▶ **Work item**: The records below are to be copied exactly, with their pictures left out.

··· Working data ···

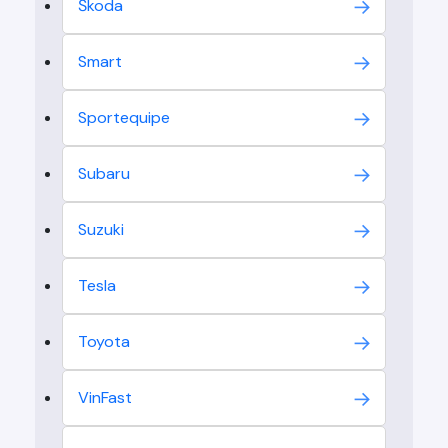
Škoda
Smart
Sportequipe
Subaru
Suzuki
Tesla
Toyota
VinFast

···

▶ **Result of this task**:
Škoda
Smart
Sportequipe
Subaru
Suzuki
Tesla
Toyota
VinFast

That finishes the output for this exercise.